### RECORDS SUPPLIED
• • • • •
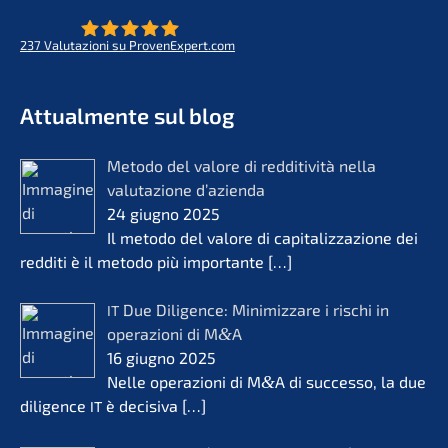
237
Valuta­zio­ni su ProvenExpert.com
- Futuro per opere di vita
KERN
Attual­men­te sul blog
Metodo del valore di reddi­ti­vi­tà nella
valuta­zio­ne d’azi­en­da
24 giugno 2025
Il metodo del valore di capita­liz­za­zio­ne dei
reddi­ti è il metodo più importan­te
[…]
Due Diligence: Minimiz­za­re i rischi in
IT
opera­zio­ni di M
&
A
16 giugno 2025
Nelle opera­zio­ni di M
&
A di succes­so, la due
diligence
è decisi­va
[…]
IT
• • • • •
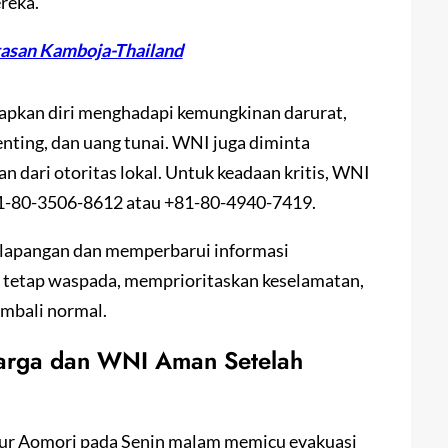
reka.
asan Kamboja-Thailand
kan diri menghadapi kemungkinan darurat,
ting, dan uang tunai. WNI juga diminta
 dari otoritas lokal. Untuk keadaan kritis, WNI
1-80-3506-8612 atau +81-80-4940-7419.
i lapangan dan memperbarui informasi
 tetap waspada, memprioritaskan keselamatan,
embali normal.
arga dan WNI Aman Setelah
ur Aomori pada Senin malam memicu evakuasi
• • • • •
### TASK DIRECTIONS
Every line that holds the string "reddi" must be copied from the records above.

### ANSWER BOX
Metodo del valore di reddi­ti­vi­tà nella
reddi­ti è il metodo più importan­te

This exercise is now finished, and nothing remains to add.